Algorithms interviews in practice
Added 2019-02-18 05:36:21 +0000 UTCI've spent a decent chunk of time digging around going and finding inefficiencies at the last two companies I worked.
One thing I find funny about interviews is that a lot (most?) of the inefficiencies I find when digging around are things that I think almost all of our engineers would've gotten right if they got the thing as an interview question.
If you were to look at a global profile of all of our code when I joined a certain big company, I believe the one of the hottest functions across the entire company was array resizing because our ML framework had a custom re-sizable array with O(n^2) resizing instead of the usual O(n) resizing. This is a "classic" phone screen question that's considered so basic that it will get bundled in with another basic question as a quick test, and yet no one noticed that this was one of our hottest functions. Ironically, I was one of relatively few backend folks who was hired without doing an algorithms interview (because the hiring manager for the performance team thinks those are useless) and I'm the one who found this.
This is not so different from the other big companies I've worked at, where there's also so much waste that you can easily find single functions that are standard interview questions which are mis-implemented in a way that costs the company millions of dollars a year (or sometimes much more). All of these companies have an algorithms-heavy interview as the default and people seem to think they get a lot of value out of this.
I suppose one could argue that there would be way more of this if we didn't have these interviews, but I find this to be implausible.

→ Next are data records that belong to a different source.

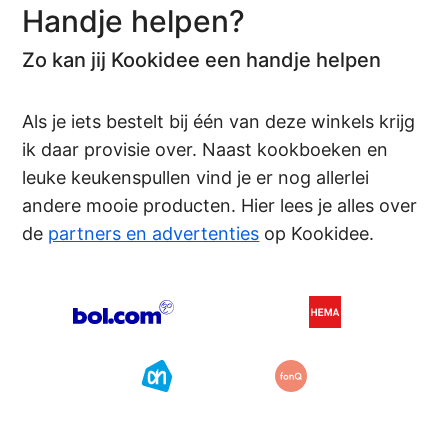
Handje helpen?
Zo kan jij Kookidee een handje helpen
Als je iets bestelt bij één van deze winkels krijg
ik daar provisie over. Naast kookboeken en
leuke keukenspullen vind je er nog allerlei
andere mooie producten. Hier lees je alles over
de
partners en advertenties
op Kookidee.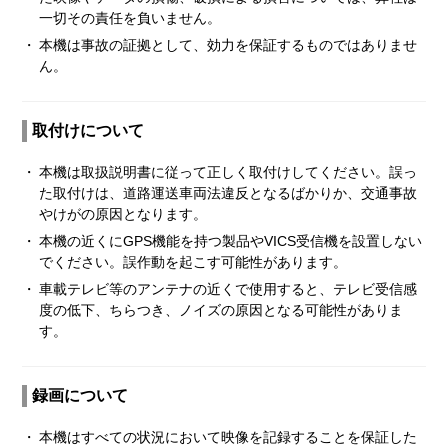
一切その責任を負いません。
・
本機は事故の証拠として、効力を保証するものではありませ
ん。
取付けについて
・
本機は取扱説明書に従って正しく取付けしてください。誤っ
た取付けは、道路運送車両法違反となるばかりか、交通事故
やけがの原因となります。
・
本機の近くにGPS機能を持つ製品やVICS受信機を設置しない
でください。誤作動を起こす可能性があります。
・
車載テレビ等のアンテナの近くで使用すると、テレビ受信感
度の低下、ちらつき、ノイズの原因となる可能性がありま
す。
録画について
・
本機はすべての状況において映像を記録することを保証した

I know someone on the team that's analogous to mine at FB (that is, the team that goes and finds performance problems throughout the fleet) and they also have a non-standard interview process that doesn't have algorithms stuff in it because they think it's useless. So, you have people saying that we have to interview for whiteboard algorithms stuff because we have "scale" and people will go write O(n^2) stuff by accident if they don't know this stuff, but then, on the teams that actually find and fix this stuff, these interviews are considered worthless.